Credit inquiries are requests by a “legitimate business” to check your credit.
Inquiries may or may not affect FICO® Scores. Credit inquiries are classified as either “hard inquiries” or “soft inquiries”—only hard inquiries have an effect on FICO® Scores.
Soft inquiries are all credit inquiries where your credit is NOT being reviewed by a prospective lender. FICO® Scores do not take into account any involuntary (soft) inquiries made by businesses with which you did not apply for credit, inquiries from employers, or your own requests to see your credit file. Soft inquiries also include inquiries from businesses checking your credit to offer you goods or services (such as promotional offers by credit card companies) and credit checks from businesses with which you already have a credit account. If you are receiving FICO® Scores for free from a business with which you already have a credit account, there is no additional inquiry made on your credit report.

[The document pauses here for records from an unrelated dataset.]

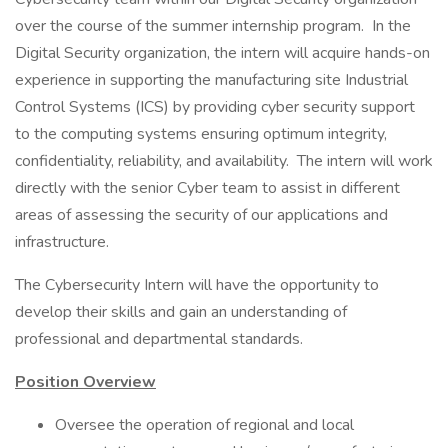
over the course of the summer internship program. In the
Digital Security organization, the intern will acquire hands-on
experience in supporting the manufacturing site Industrial
Control Systems (ICS) by providing cyber security support
to the computing systems ensuring optimum integrity,
confidentiality, reliability, and availability. The intern will work
directly with the senior Cyber team to assist in different
areas of assessing the security of our applications and
infrastructure.
The Cybersecurity Intern will have the opportunity to
develop their skills and gain an understanding of
professional and departmental standards.
Position Overview
Oversee the operation of regional and local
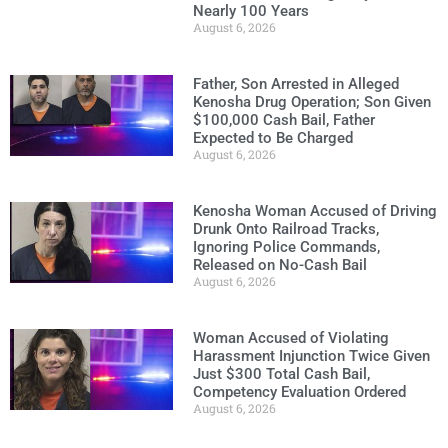
Nearly 100 Years
August 6, 2026
Father, Son Arrested in Alleged
Kenosha Drug Operation; Son Given
$100,000 Cash Bail, Father
Expected to Be Charged
August 6, 2026
Kenosha Woman Accused of Driving
Drunk Onto Railroad Tracks,
Ignoring Police Commands,
Released on No-Cash Bail
August 6, 2026
Woman Accused of Violating
Harassment Injunction Twice Given
Just $300 Total Cash Bail,
Competency Evaluation Ordered
August 6, 2026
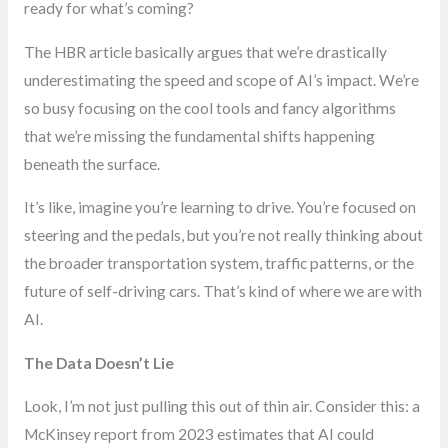
ready for what’s coming?
The HBR article basically argues that we’re drastically
underestimating the speed and scope of AI’s impact. We’re
so busy focusing on the cool tools and fancy algorithms
that we’re missing the fundamental shifts happening
beneath the surface.
It’s like, imagine you’re learning to drive. You’re focused on
steering and the pedals, but you’re not really thinking about
the broader transportation system, traffic patterns, or the
future of self-driving cars. That’s kind of where we are with
AI.
The Data Doesn’t Lie
Look, I’m not just pulling this out of thin air. Consider this: a
McKinsey report from 2023 estimates that AI could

FICO® Scores take into account only voluntary (hard) inquiries that result from your application for credit. Hard inquiries include credit checks when you’ve applied for an auto loan, mortgage, credit card or other types of loans. Each of these types of credit checks count as a single inquiry. One exception occurs when you are “rate shopping”. Your FICO® Scores consider all inquiries within a reasonable shopping period for an auto, student loan or mortgage as a single inquiry.
The relative information with a hard inquiry that can be factored into FICO® Scores include:
- Number of recently opened accounts, and proportion of accounts that are recently opened, by type of account.
- Number of recent credit inquiries.
- Time since recent account opening(s), by type of account.
- Time since credit inquiry(ies).
For many people, one additional hard credit inquiry (voluntary and initiated by an application for credit) may not affect their FICO® Scores at all. For others, one additional inquiry would take less than 5 points off a FICO® Score.
Inquiries can have a greater impact, however, if you have few accounts or a short credit history. Large numbers of inquiries also mean greater risk: people with six inquiries or more in their credit files are eight times more likely to declare bankruptcy than people with no inquiries in their files.